**Listed entries:**

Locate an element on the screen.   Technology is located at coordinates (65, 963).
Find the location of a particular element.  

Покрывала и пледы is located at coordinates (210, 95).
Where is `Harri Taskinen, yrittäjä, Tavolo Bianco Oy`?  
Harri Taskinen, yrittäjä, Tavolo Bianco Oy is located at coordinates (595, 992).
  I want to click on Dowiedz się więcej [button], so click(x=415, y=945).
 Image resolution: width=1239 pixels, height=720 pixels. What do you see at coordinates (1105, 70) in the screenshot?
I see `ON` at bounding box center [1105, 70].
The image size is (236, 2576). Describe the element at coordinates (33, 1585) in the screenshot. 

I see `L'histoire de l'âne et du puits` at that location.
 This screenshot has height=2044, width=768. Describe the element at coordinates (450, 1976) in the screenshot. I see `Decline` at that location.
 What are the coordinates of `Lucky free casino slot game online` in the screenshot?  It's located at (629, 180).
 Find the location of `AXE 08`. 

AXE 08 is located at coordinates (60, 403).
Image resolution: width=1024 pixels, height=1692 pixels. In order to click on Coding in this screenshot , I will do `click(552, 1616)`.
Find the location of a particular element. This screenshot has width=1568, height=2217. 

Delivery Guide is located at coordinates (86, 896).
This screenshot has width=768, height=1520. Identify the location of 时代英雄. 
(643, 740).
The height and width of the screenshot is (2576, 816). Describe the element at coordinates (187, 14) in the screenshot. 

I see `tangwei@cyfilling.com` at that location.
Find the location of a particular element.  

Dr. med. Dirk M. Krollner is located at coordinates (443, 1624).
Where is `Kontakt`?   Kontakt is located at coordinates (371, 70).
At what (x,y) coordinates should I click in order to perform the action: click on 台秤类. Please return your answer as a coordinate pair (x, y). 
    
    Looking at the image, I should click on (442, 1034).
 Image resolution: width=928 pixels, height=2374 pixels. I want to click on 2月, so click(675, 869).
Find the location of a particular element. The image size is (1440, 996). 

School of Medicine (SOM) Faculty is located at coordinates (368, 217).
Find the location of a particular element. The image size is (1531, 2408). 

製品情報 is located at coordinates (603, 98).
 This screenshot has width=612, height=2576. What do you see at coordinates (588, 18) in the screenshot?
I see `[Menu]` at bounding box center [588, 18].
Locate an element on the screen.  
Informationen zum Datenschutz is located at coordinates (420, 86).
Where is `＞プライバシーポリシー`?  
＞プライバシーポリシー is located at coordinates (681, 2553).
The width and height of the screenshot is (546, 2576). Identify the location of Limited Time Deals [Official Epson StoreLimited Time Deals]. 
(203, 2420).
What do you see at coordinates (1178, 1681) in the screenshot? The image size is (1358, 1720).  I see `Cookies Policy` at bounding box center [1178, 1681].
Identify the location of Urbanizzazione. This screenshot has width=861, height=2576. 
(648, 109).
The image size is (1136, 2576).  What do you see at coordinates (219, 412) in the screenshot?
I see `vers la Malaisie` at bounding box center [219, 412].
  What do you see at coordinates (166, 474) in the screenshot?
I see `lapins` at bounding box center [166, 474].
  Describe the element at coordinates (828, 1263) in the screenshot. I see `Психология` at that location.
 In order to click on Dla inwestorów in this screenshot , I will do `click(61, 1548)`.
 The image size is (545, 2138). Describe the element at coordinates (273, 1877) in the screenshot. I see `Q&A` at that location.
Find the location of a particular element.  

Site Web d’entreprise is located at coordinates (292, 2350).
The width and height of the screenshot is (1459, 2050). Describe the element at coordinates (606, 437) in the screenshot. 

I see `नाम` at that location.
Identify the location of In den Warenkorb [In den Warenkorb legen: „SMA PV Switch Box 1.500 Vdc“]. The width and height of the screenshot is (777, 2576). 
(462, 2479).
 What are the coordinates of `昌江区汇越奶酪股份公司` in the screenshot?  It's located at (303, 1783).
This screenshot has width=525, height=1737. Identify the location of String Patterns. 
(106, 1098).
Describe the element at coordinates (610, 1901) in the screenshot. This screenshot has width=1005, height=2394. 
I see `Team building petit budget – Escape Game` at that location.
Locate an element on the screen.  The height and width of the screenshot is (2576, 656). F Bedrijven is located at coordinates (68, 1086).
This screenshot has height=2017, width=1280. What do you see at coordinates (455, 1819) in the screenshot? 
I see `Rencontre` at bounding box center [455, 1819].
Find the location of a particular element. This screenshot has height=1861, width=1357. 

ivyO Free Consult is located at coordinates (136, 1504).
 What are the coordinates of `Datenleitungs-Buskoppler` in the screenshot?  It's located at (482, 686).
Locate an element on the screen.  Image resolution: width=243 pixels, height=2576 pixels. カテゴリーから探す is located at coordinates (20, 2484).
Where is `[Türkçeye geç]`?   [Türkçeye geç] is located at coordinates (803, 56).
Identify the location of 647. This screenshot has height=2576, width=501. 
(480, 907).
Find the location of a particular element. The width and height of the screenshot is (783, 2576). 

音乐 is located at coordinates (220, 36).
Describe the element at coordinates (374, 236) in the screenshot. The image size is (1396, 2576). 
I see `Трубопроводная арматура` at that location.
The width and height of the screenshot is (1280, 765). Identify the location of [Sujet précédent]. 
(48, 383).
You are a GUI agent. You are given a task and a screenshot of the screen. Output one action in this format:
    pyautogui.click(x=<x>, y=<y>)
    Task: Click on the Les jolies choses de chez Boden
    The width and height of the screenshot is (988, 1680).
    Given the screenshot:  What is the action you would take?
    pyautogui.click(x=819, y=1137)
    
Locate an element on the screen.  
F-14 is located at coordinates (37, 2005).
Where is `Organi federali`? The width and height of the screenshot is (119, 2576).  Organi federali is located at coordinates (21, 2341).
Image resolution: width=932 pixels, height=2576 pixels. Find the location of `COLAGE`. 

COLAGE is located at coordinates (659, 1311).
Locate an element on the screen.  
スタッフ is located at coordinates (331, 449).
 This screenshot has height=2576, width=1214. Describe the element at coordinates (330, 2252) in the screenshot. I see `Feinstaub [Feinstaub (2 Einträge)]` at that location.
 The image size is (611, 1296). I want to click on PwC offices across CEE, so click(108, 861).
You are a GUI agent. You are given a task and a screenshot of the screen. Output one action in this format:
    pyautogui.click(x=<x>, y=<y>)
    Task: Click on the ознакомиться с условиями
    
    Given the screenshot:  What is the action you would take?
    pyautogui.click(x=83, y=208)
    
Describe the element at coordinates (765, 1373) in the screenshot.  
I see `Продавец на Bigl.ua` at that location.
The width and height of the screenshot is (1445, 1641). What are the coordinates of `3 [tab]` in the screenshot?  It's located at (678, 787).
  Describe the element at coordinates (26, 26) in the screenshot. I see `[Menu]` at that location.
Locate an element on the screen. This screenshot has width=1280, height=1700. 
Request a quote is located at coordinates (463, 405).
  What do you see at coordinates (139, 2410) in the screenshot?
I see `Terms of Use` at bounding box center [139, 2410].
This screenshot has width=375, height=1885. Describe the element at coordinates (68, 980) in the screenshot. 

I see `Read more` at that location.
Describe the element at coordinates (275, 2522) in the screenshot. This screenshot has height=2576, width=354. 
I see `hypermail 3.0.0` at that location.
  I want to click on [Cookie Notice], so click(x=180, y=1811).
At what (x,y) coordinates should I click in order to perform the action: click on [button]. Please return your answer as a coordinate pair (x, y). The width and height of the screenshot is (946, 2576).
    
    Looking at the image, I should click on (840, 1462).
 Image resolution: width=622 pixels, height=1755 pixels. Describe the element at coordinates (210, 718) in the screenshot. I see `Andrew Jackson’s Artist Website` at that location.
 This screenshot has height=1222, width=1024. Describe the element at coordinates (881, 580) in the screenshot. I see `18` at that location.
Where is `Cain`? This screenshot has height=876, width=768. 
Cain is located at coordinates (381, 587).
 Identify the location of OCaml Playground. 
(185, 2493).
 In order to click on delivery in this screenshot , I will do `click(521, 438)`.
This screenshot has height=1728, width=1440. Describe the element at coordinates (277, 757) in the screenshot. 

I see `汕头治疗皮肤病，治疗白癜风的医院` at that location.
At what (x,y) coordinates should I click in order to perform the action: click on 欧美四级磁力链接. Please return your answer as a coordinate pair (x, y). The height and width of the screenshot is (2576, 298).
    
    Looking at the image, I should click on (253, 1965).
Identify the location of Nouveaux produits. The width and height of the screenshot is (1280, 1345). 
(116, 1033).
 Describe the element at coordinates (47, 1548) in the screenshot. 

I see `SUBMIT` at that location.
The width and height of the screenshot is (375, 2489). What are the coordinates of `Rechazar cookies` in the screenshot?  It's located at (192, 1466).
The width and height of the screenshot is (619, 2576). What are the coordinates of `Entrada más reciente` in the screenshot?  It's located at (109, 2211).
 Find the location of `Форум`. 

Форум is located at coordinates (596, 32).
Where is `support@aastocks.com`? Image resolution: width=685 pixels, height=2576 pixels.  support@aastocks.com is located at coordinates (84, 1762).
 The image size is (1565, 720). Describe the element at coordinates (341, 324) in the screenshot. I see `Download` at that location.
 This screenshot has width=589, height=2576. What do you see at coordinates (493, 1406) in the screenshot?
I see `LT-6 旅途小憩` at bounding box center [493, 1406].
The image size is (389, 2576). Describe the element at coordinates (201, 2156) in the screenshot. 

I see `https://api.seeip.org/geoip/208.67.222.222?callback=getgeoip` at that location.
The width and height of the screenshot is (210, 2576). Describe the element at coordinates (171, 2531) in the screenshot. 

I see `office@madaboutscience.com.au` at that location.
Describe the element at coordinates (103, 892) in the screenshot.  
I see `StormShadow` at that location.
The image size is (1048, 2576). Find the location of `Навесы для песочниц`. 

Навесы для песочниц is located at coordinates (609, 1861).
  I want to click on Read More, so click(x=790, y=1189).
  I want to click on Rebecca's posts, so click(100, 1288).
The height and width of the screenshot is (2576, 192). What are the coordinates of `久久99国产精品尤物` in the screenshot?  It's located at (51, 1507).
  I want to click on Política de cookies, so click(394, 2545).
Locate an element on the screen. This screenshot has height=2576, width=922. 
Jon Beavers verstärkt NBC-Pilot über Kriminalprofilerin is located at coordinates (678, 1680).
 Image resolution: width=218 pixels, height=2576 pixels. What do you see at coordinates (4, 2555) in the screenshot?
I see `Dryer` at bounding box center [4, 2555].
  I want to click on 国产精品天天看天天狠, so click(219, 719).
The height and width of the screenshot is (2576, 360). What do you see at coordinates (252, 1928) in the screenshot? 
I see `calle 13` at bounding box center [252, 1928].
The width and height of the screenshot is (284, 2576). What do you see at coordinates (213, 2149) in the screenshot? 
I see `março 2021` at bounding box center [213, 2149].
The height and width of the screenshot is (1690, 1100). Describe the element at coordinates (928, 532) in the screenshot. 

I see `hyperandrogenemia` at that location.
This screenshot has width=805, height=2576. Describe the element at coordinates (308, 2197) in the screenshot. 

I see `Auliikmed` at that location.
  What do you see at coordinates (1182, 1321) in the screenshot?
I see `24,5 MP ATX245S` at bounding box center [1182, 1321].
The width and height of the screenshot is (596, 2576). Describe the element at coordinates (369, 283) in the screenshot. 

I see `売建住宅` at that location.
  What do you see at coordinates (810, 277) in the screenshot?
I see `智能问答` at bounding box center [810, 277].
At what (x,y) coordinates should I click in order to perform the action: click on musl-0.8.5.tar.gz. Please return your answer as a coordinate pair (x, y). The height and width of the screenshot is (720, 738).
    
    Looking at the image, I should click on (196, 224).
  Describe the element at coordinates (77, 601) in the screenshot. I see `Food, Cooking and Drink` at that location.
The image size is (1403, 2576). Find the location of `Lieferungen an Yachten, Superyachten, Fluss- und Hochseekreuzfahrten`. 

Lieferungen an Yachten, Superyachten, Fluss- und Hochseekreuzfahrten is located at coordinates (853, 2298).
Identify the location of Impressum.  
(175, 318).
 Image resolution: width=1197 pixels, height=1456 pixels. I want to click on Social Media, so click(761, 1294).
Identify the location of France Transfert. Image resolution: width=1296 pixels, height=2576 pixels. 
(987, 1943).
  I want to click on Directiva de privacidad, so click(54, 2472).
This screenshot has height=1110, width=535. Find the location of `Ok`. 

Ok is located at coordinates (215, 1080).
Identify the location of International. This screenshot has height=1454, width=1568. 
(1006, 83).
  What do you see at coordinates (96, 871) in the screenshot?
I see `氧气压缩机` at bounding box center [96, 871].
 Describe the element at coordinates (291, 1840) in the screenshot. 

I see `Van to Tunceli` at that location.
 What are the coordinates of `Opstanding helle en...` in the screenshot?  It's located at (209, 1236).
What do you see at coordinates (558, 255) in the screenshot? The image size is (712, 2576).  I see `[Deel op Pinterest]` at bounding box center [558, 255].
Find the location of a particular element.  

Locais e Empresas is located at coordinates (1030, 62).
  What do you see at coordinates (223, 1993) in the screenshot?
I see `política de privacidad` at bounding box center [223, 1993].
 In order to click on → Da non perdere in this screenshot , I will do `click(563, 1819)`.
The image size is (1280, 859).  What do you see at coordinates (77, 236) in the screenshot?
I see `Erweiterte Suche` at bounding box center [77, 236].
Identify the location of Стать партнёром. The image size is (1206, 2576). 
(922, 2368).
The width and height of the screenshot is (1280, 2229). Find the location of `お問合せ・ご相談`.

**Exercise goal:** Within the material above, copy exactly the lines from the line that holds "Image resolution: width=932" up to and including the line that holds "Task: Click on the ознакомиться".

**Solution to this task:**
Image resolution: width=932 pixels, height=2576 pixels. Find the location of `COLAGE`. 

COLAGE is located at coordinates (659, 1311).
Locate an element on the screen.  
スタッフ is located at coordinates (331, 449).
 This screenshot has height=2576, width=1214. Describe the element at coordinates (330, 2252) in the screenshot. I see `Feinstaub [Feinstaub (2 Einträge)]` at that location.
 The image size is (611, 1296). I want to click on PwC offices across CEE, so click(108, 861).
You are a GUI agent. You are given a task and a screenshot of the screen. Output one action in this format:
    pyautogui.click(x=<x>, y=<y>)
    Task: Click on the ознакомиться с условиями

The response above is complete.